First, the political stability and economic prosperity of countries in East Asia depend on the stability and propensity for growth in the region as a whole. Injury to the region’s prospects also hurts individual national prospects.

Second, the countries in East Asia, particularly those of Asean, are clearly dwarfed by China. No amount of individual “arming” can address the gulf in national defence capacities between them and China.

Third, Asean countries are still unable to act as one militarily even if by doing so their collective clout can achieve some “balance” with a hulking China. Age-old border issues, disputed maritime territory and other niggling bilateral concerns have prevented any sense of an Asean security entity from developing until now and for the foreseeable future.

Fourth, the immature presumption that smaller countries in East Asia can always bank on the US for protection is both mistaken and dangerous, because that notion becomes very destabilising whenever it is proven untrue.

The notion of a US acting as a countervailing force against China derives only from those instances when US and indigenous concerns coincide in ways that are dissimilar to China’s. When US and East Asian interests diverge, as they will at certain points, the regional strategic picture will change.

US-China joint interests have grown tremen­dously and will continue to grow. They may already have surpassed the shared interests between the US and East Asia minus China.

The US itself is the sole superpower with an agenda and priorities of its own. Beyond a limited convergence of interests with other countries, it will not deign to act as a servant or bodyguard of smaller nations.

China remains inundated with domestic problems of its own. These span pressing social, administrative and environmental concerns as well as restive provinces and an economy running out of steam.

Meanwhile, it has witnessed the collapse of the Soviet Union that had suffered excessive arms expenditures, and a troubled US economy weighed down by overspending on foreign wars. Pragmatic Chinese leaders today would know better than to repeat those mistakes.

Modern China’s success also depends considerably on a peaceful East Asia that has enabled it to boost its exports worldwide. And since the regional peace has also been maintained by a US military presence in the Asia-Pacific, China as its greatest economic beneficiary might perhaps be asked to help pay for that presence.
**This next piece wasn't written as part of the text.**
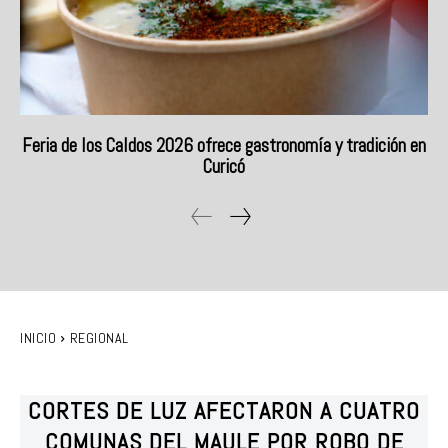
Feria de los Caldos 2026 ofrece gastronomía y tradición en
Curicó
When I mentioned that to Martin Jacques, the British academic and author of When China Rules The World, he chuckled. But that is a modern-day reality that a country like Germany may be able to understand.

Clearly, not all Western views of a rising China are created equal. The differences between the German and US views are interesting, and they become more telling when Germany is a leading country and the strongest economy in Europe.

Perhaps that has something to do with Germany not having to “guard” its status as the sole superpower in the world.